思えば彼のレスラー人生は8年という短い期間だった。
嵐のようにインディーマット界に現れ、風のようにマット界を去っていった男。
174cm 80kgのレガース姿で、シリアス、コメディ、路上プロレス、ロボットとの対戦という独自の振り幅を持っていた男。
本来は利口なのに、バカになることに全てを注いだ男。
己の存在意義としてあらゆる団体に出場しながら、敢えて一つの団体に殉じる事にレスラー人生を捧げた男。

君は知っているか?
澤宗紀というプロレスラーがいた時代を…。

1979年4月20日東京都杉並区に生まれた澤。
彼が少年時代にはまったのは、香港映画だった。

「ジャッキー・チェン、サモ・ハン・キンポー、ユン・ピョウの映画を子供の時から見ていました」

そんなある日、地上波テレビの深夜放送で彼はプロレスに出会った。
その映像に映っていたのは、新日本プロレスに参戦していたサブゥーだった。

「サブゥーって自分で痛いことをやって痛がるじゃないですか。それを見て、『うわぁ、すげぇー!』って思って。ジャッキー・チェンで育ったんですけど、ジャッキーも自分で痛い技をよくやるじゃないですか。だからサブゥーはジャッキーに通ずるものがあって、これは面白いなと」

それからプロレスを見るようになった澤は高校に進学するとレスリング部に入部した。
プロレスを見るようになると彼の心を捉えたのは、格闘探偵団バトラーツというプロレス団体だった。

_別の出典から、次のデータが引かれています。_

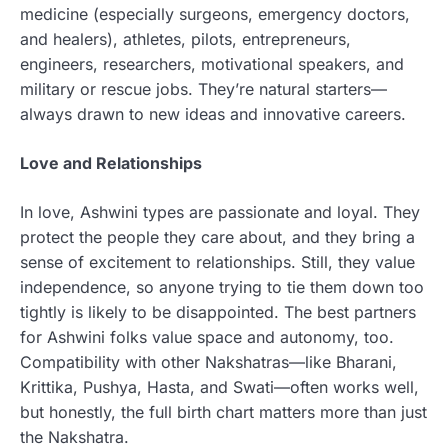
medicine (especially surgeons, emergency doctors,
and healers), athletes, pilots, entrepreneurs,
engineers, researchers, motivational speakers, and
military or rescue jobs. They’re natural starters—
always drawn to new ideas and innovative careers.
Love and Relationships
In love, Ashwini types are passionate and loyal. They
protect the people they care about, and they bring a
sense of excitement to relationships. Still, they value
independence, so anyone trying to tie them down too
tightly is likely to be disappointed. The best partners
for Ashwini folks value space and autonomy, too.
Compatibility with other Nakshatras—like Bharani,
Krittika, Pushya, Hasta, and Swati—often works well,
but honestly, the full birth chart matters more than just
the Nakshatra.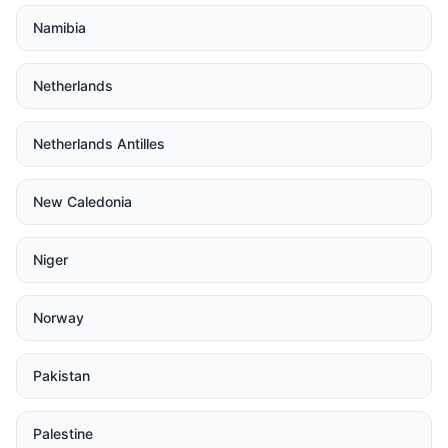
Namibia
Netherlands
Netherlands Antilles
New Caledonia
Niger
Norway
Pakistan
Palestine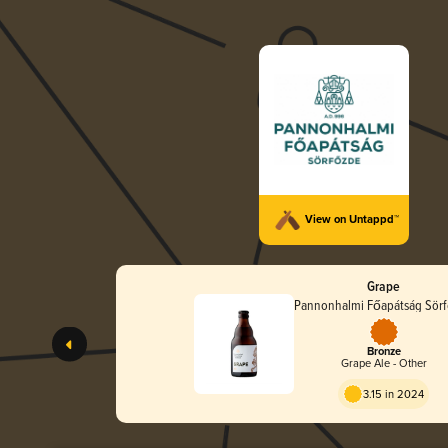
View on Untappd™
Grape
Pannonhalmi Főapátság Sör
Bronze
Grape Ale - Other
3.15 in 2024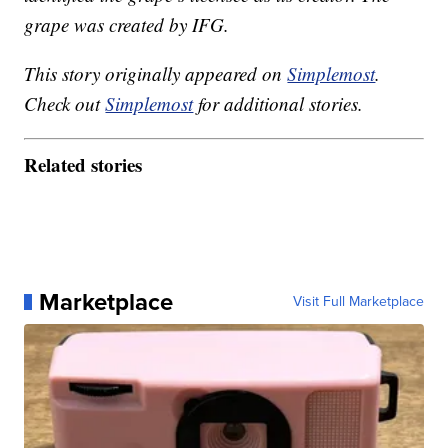
grape was created by IFG.
This story originally appeared on
Simplemost
.
Check out
Simplemost
for additional stories.
Related stories
Marketplace
Visit Full Marketplace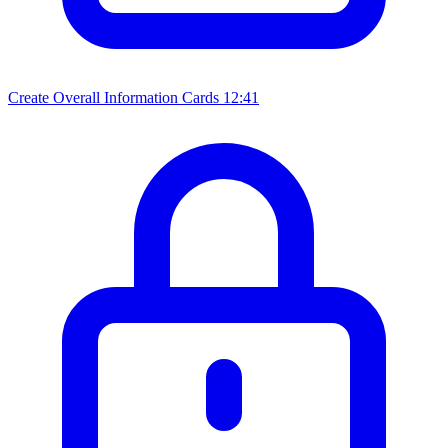
Create Overall Information Cards
12:41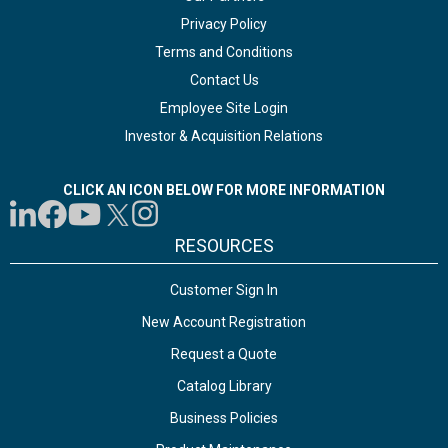
Privacy Policy
Terms and Conditions
Contact Us
Employee Site Login
Investor & Acquisition Relations
CLICK AN ICON BELOW FOR MORE INFORMATION
RESOURCES
Customer Sign In
New Account Registration
Request a Quote
Catalog Library
Business Policies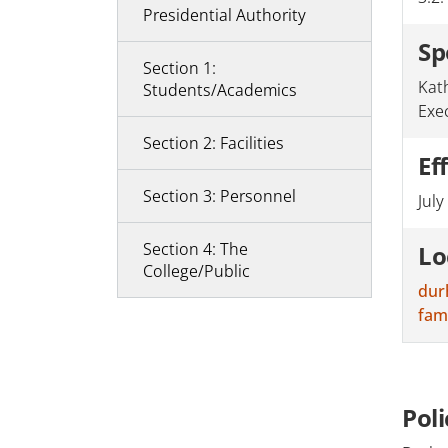
Presidential Authority
Sp
Section 1:
Kat
Students/Academics
Exe
Section 2: Facilities
Ef
Section 3: Personnel
July
Section 4: The
Lo
College/Public
dur
fam
Pol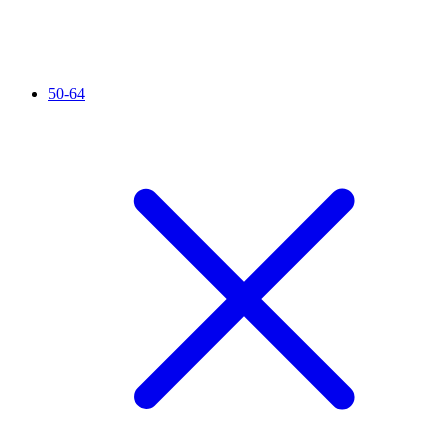
50-64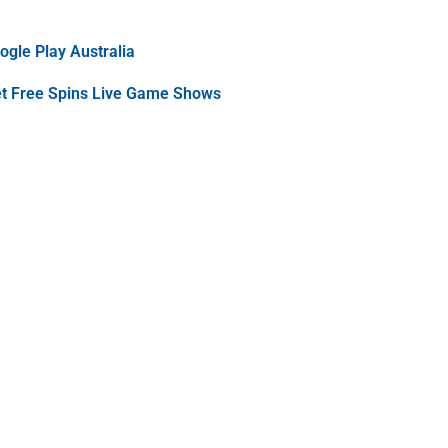
gle Play Australia
et Free Spins Live Game Shows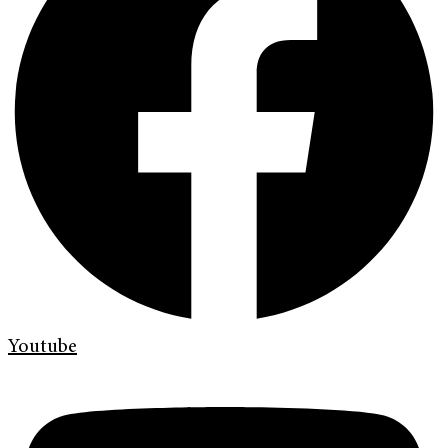
Youtube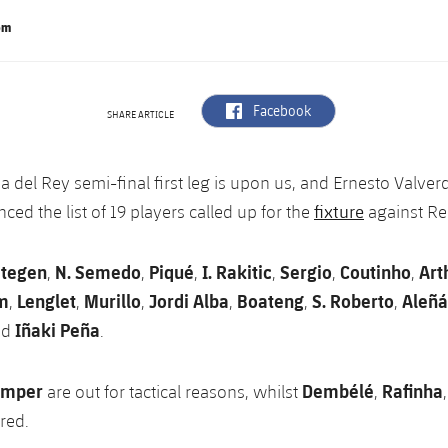
om
label.aria.facebook
Facebook
SHARE ARTICLE
a del Rey semi-final first leg is upon us, and Ernesto Valver
fixture
ed the list of 19 players called up for the
against Re
Stegen
N. Semedo
Piqué
I. Rakitic
Sergio
Coutinho
Art
,
,
,
,
,
,
m
Lenglet
Murillo
Jordi Alba
Boateng
S. Roberto
Aleñá
,
,
,
,
,
,
Iñaki Peña
nd
.
amper
Dembélé
Rafinha
are out for tactical reasons, whilst
,
ured.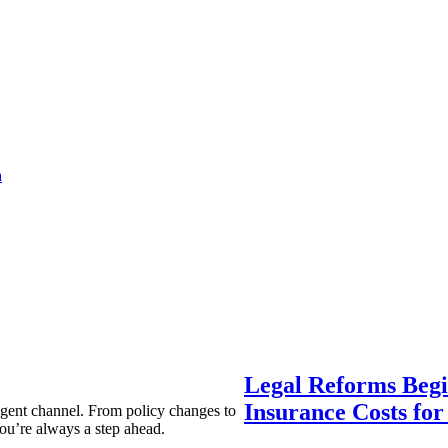
a
Legal Reforms Begi
Insurance Costs fo
agent channel. From policy changes to
ou’re always a step ahead.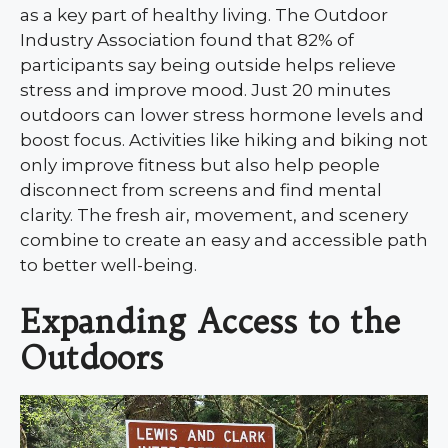
as a key part of healthy living. The Outdoor
Industry Association found that 82% of
participants say being outside helps relieve
stress and improve mood. Just 20 minutes
outdoors can lower stress hormone levels and
boost focus. Activities like hiking and biking not
only improve fitness but also help people
disconnect from screens and find mental
clarity. The fresh air, movement, and scenery
combine to create an easy and accessible path
to better well-being.
Expanding Access to the
Outdoors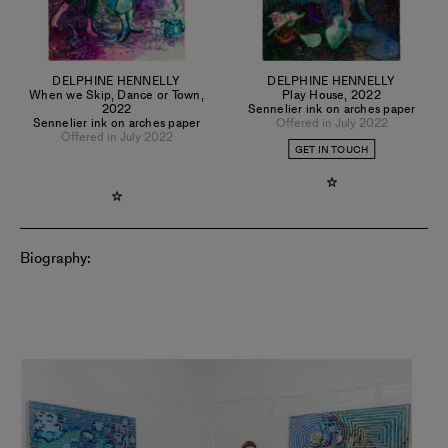
DELPHINE HENNELLY
DELPHINE HENNELLY
When we Skip, Dance or Town
,
Play House
,
2022
2022
Sennelier ink on arches paper
Sennelier ink on arches paper
Offered in July 2022
Offered in July 2022
GET IN TOUCH
Biography: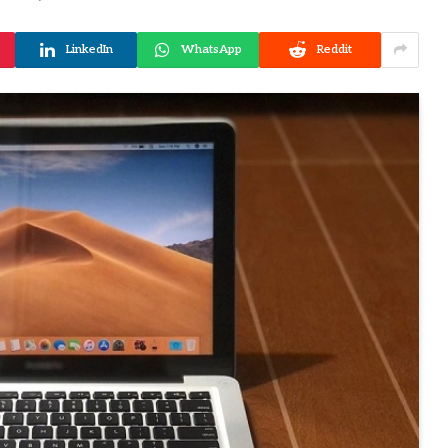
LinkedIn
WhatsApp
Reddit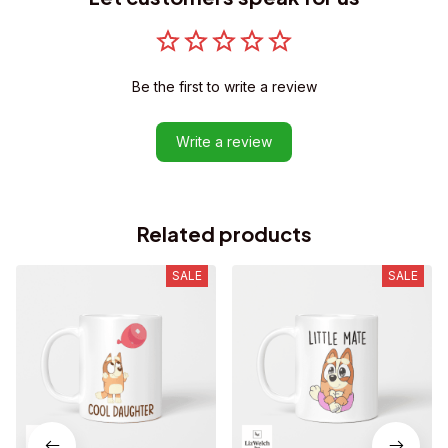
Be the first to write a review
Write a review
Related products
SALE
SALE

バチバチと呼ばれる、激しい、痛みを伝えるスタイル。とにかく殴り合い、蹴り合い、投げ合う。その為、通常のプロレスルールとは違い、スリーカウント、タップアウトがなく、ボクシング同様ダウンを取って10カウント以内に立ち上がらないと、負けとなる。また後にバトラーツルールと呼ばれる試合形式を確立。 フリーダウン制、ラウンドなし、場外戦なし、3カウントフォールなし、決着はKO、ギブアップ、タップアウト、レフェリーストップによるものとされた。(格闘探偵団バトラーツ/wikipedia)

「バトラーツを初めて見たときにジャッキーっぽいなと感じたんです。プロレスで足りない部分を香港映画のテイストで自分は継ぎ足していたんです」

高校を卒業し、大学に進学すると澤はアマチュア・バトラーツに入門する。
そこでバトラーツが主催したアマチュア大会で澤はベストファイター賞を受賞する。

その時にバトラーツ代表の石川雄規は澤にこう声を掛けたという。

「何か、お前とは数年後にタッグを組んでいるような気がするな」

当時、プロの格闘家が一般人対象に指導をする時代ではなかったが、澤はバトラーツの選手達の指導を受けた。
どのレスラーも親切に教えてくれた。
澤にとって、バトラーツのレスラー達は近所のお兄さんみたいな存在だった。

大学時代の澤は保育のアルバイトや演劇活動もしていたが、アマチュア・バトラーツの方はお世話になっていた指導者がフェードアウトしたため、やがて澤も離れていった。
2000年に澤は元UWFインターの宮戸優光や"伝説のプロレスラー"ビル・ロビンソンが指導するUWFスネークピットジャパンに入門する。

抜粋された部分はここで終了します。